Documentation

AES design

The AES design used for the acquisitions is the design from AIST and Tohoku University available with the SASEBO GII board. It is available for download from the Download page.

The AES module performs one round of AES per clock cycle.

Trace format

The format of the traces is described in the Tables page.

Reference attack

A reference attack can be downloaded from the Download page.

Technical requirements for attack programs (for Unix, Linux and Mac OS X only)

Introduction

The attack programs provided by participants will be launched by a small program (called the attack wrapper) which is in charge to provide traces to the attack program and to collect the results of the attack.

The attack program must be able to run on a x86_64 or a x86 machine running Linux (Debian stable (Lenny)). Attack programs are submitted as source code and binaries (source code only is possible if necessary, we can compile them). The communication protocol between the attack program and the wrapper is detailed below.

The traces on which the attack must be performed are provided directly by the wrapper because they come from the private database which is not publicly accessible.

The attack program communicates with the wrapper using the standard input (stdin, corresponding to the file descriptor number 0, to retrieve data from the wrapper) and the standard output (stdout, corresponding to the file descriptor number 1, to send data to the wrapper). The attack program can also display debug or information by writing to the standard error output (stderr, corresponding to the file descriptor number 2).

The wrapper is available for download on the Download page. When the wrapper is run outside of our lab, it retrieves traces for the attack, not from the private base but from the public base to allow participants to test and debug their attacks.

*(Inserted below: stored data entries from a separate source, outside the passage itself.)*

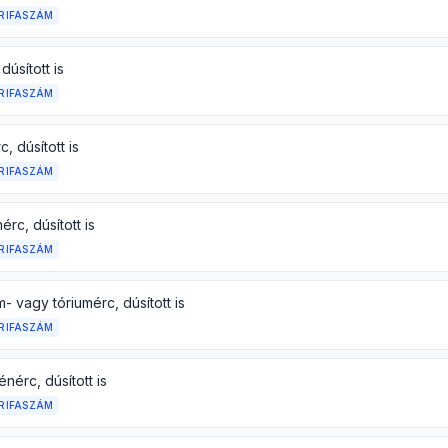
RIFASZÁM
dúsított is
RIFASZÁM
, dúsított is
RIFASZÁM
érc, dúsított is
RIFASZÁM
- vagy tóriumérc, dúsított is
RIFASZÁM
nérc, dúsított is
RIFASZÁM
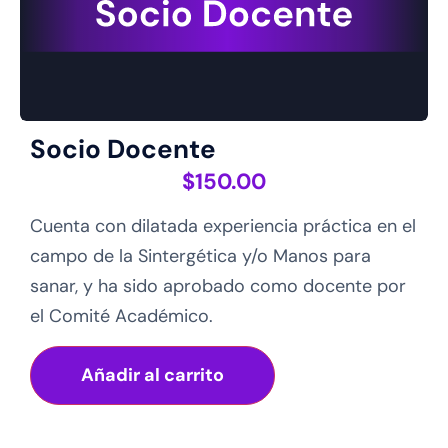
Socio Docente
$
150.00
Cuenta con dilatada experiencia práctica en el
campo de la Sintergética y/o Manos para
sanar, y ha sido aprobado como docente por
el Comité Académico.
Añadir al carrito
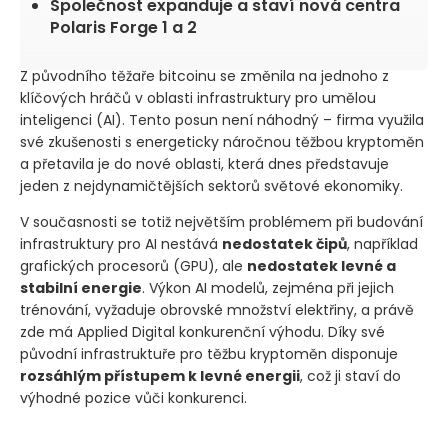
Společnost expanduje a staví nová centra
Polaris Forge 1 a 2
Z původního těžaře bitcoinu se změnila na jednoho z
klíčových hráčů v oblasti infrastruktury pro umělou
inteligenci
(AI)
. Tento posun není náhodný – firma využila
své zkušenosti s energeticky náročnou těžbou kryptoměn
a přetavila je do nové oblasti, která dnes představuje
jeden z nejdynamičtějších sektorů světové ekonomiky.
V současnosti se totiž největším problémem při budování
infrastruktury pro AI nestává
nedostatek čipů
, například
grafických procesorů
(GPU)
, ale
nedostatek levné a
stabilní energie
. Výkon AI modelů, zejména při jejich
trénování, vyžaduje obrovské množství elektřiny, a právě
zde má Applied Digital konkurenční výhodu. Díky své
původní infrastruktuře pro těžbu kryptoměn disponuje
rozsáhlým přístupem k levné energii
, což ji staví do
výhodné pozice vůči konkurenci.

When the attack program is launched, it first needs to read two bytes from its standard input. These two bytes represent an unsigned little-endian 16-bit integer representing the number of traces that will be sent by the wrapper to the attack program during its execution. After this number of traces is reached, the attack program can exit normally.

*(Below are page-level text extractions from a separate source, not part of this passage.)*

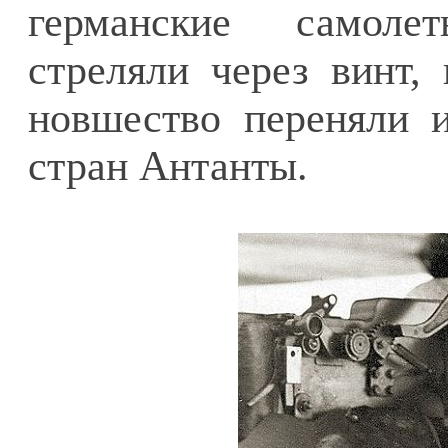
германские самоле
стреляли через винт, 
новшество переняли 
стран Антанты.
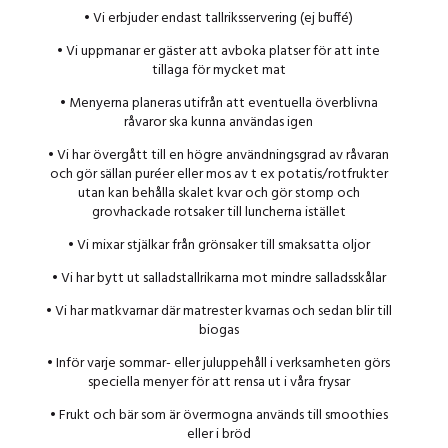
• Vi erbjuder endast tallriksservering (ej buffé)
• Vi uppmanar er gäster att avboka platser för att inte
tillaga för mycket mat
• Menyerna planeras utifrån att eventuella överblivna
råvaror ska kunna användas igen
• Vi har övergått till en högre användningsgrad av råvaran
och gör sällan puréer eller mos av t ex potatis/rotfrukter
utan kan behålla skalet kvar och gör stomp och
grovhackade rotsaker till luncherna istället
• Vi mixar stjälkar från grönsaker till smaksatta oljor
• Vi har bytt ut salladstallrikarna mot mindre salladsskålar
• Vi har matkvarnar där matrester kvarnas och sedan blir till
biogas
• Inför varje sommar- eller juluppehåll i verksamheten görs
speciella menyer för att rensa ut i våra frysar
• Frukt och bär som är övermogna används till smoothies
eller i bröd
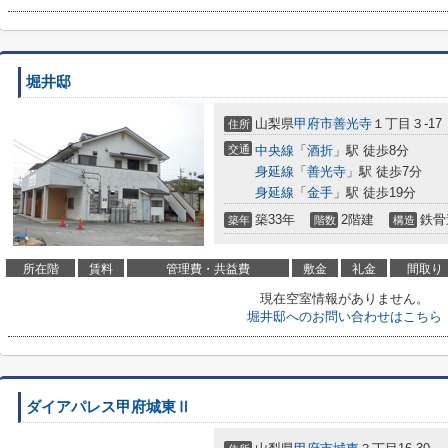
堀井邸
山梨県
甲府市
善光寺
１丁目３-17
住所
交通
中央線
「
酒折
」駅 徒歩8分
身延線
「
善光寺
」駅 徒歩7分
身延線
「
金手
」駅 徒歩19分
築33年
2階建
鉄骨
築年
階数
構造
所在階
賃料
管理費・共益費
敷金
礼金
間取り
現在空室情報がありません。
堀井邸へのお問い合わせはこちら
ダイアパレス甲府城東Ⅱ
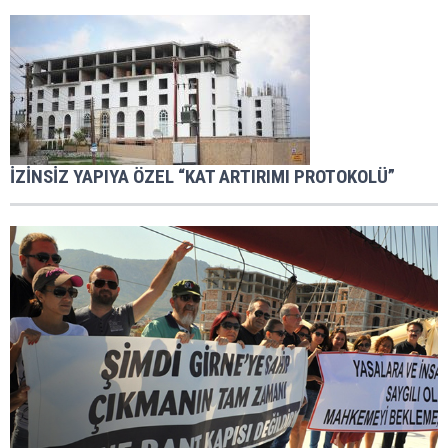
İZİNSİZ YAPIYA ÖZEL “KAT ARTIRIMI PROTOKOLÜ”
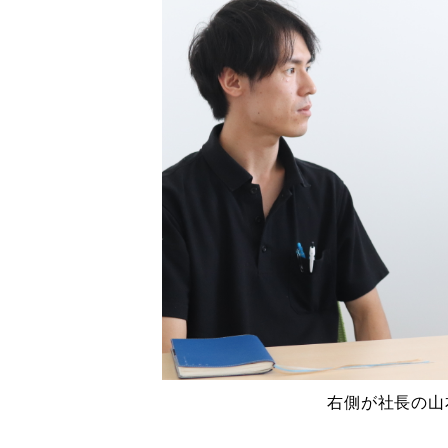
右側が社長の山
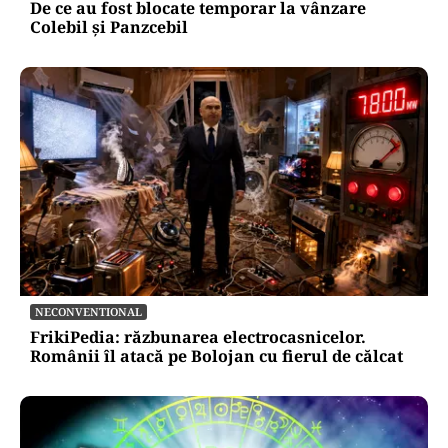
De ce au fost blocate temporar la vânzare
Colebil și Panzcebil
NECONVENTIONAL
FrikiPedia: răzbunarea electrocasnicelor.
Românii îl atacă pe Bolojan cu fierul de călcat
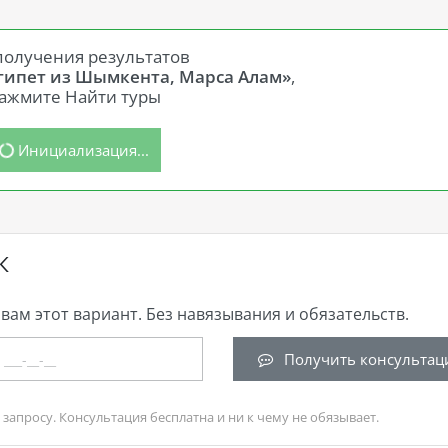
получения результатов
Египет из Шымкента, Марса Алам»
,
ажмите Найти туры
Инициализация...
К
вам этот вариант. Без навязывания и обязательств.
Получить консультац
запросу. Консультация бесплатна и ни к чему не обязывает.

When it is ready to perform the attack against traces, it sends the following sequence on its standard output: \n.\n (a line feed character followed by a dot followed by a line feed character, i.e. the sequence 0A 2E 0A in hexadecimal). This allows the attack program to send license information for instance on its standard output at launch without disturbing the communication between the wrapper.

Then the attack program reads on its standard input the first trace to attack. The trace format is described below. When the attack program has finished to process the trace, it sends the result matrix to the wrapper by writing it to its standard output. Then it reads a new trace from its standard input and write the next result matrix to its standard output. When the number of traces to be processed has been reached, the attack program can terminate.

Format of data representing a trace sent by the wrapper to the attack program's standard input:


struct attack_trace

{

   uint8_t plaintext[16];

   uint8_t ciphertext[16];

   int16_t samples[3253];

};

The first 16 bytes read from the standard input are the plaintext, the next 16 bytes are the ciphertext and the last 6506 bytes are the trace (represented using the same format as described in the Tables page).

Format of the data representing the result matrix sent by the attack program on its standard output:


struct attack_partial_result

{

   uint8_t subkey_num;

   uint8_t bytes[16][256];

};

The first byte to write is the AES subkey number that is attacked (from 0 for the key used in the first initial AddRoundKey, to 10 for the key used in the AddRoundKey in the 10th round). The next 256 bytes to write to the standard output are the 256 candidates for the first byte of the key sorted according to their likelihood (the first is the most likely value and the 256th is the less likely value). The next 256 bytes are the 256 candidates for the second byte of the key, etc. up to the 16th byte of the key.